▸ Source information:
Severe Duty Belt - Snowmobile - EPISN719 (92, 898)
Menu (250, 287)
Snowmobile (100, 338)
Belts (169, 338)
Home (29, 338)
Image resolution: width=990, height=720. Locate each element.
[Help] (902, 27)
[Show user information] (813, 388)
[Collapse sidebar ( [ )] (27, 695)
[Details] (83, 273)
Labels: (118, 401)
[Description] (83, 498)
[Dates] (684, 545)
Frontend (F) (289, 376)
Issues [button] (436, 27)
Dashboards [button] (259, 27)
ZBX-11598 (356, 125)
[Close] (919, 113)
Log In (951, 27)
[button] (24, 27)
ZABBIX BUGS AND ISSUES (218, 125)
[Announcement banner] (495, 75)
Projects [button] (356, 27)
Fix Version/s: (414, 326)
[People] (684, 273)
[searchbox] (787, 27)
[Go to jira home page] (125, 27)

...

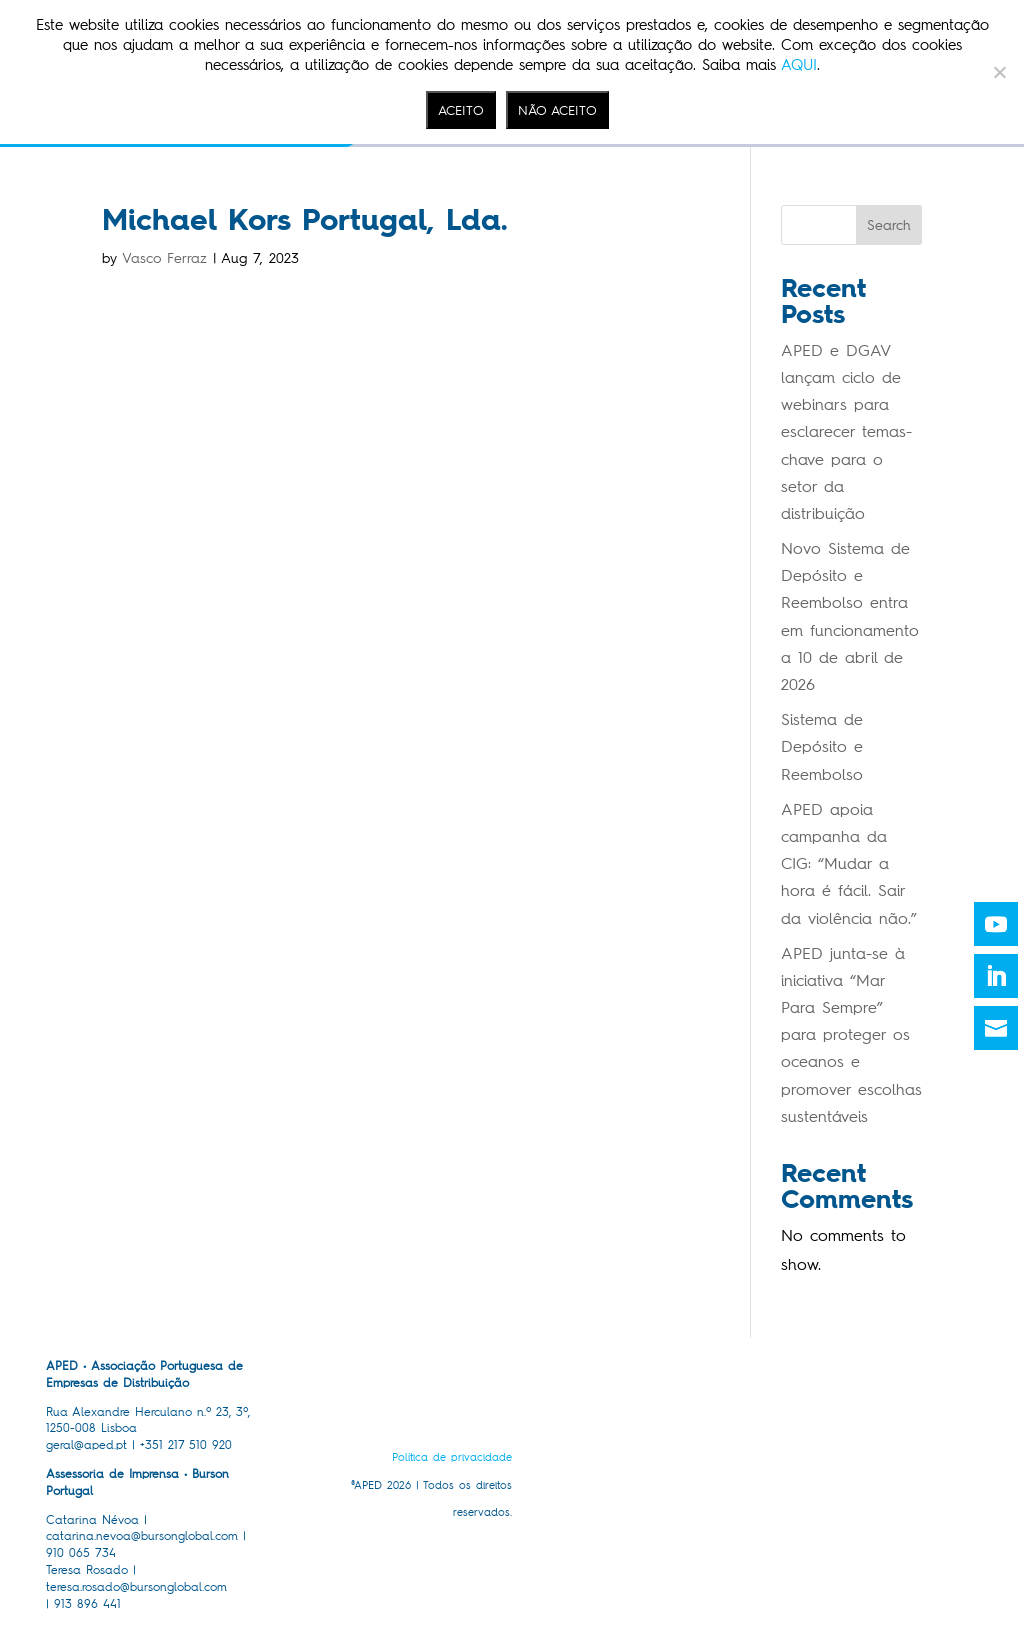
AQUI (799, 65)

---

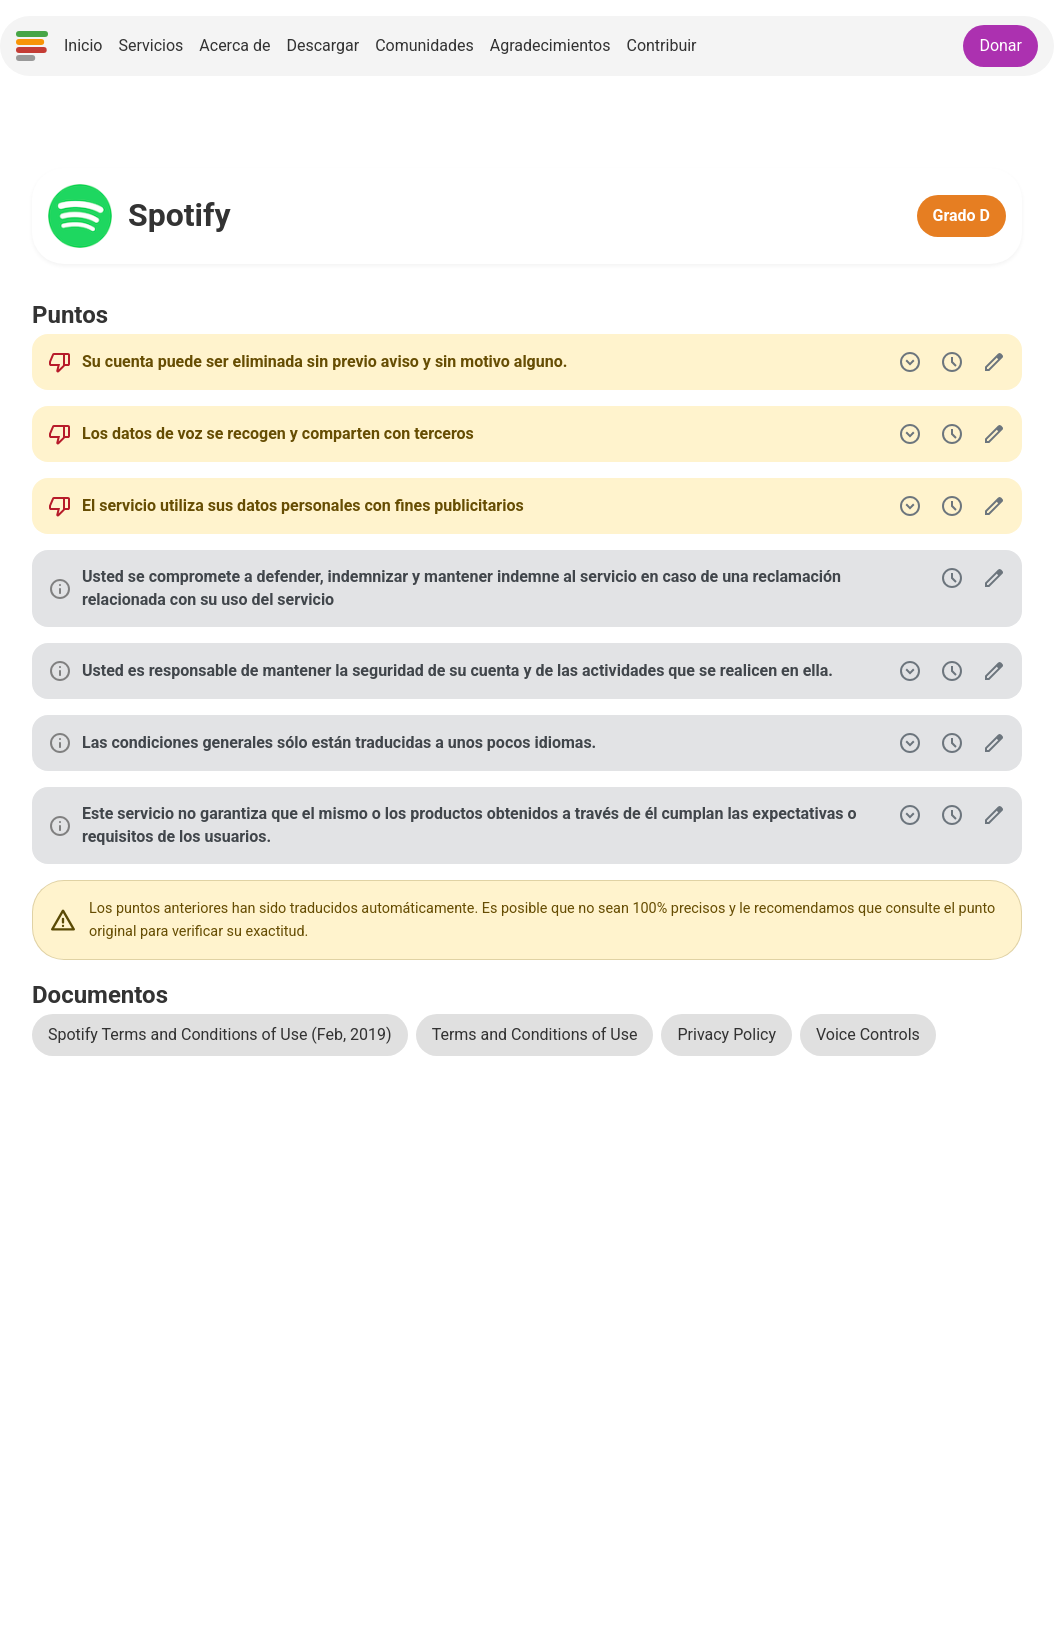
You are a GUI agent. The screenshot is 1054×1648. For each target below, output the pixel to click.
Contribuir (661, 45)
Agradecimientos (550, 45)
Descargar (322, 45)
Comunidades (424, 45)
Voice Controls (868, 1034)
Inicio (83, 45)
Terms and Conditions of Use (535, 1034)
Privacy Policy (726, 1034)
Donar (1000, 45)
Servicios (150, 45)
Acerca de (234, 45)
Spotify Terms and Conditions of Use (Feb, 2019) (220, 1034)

▸ Exercise objective: From the records, work out how many lines include "Terms" and respond with the number only.

▸ Result: 2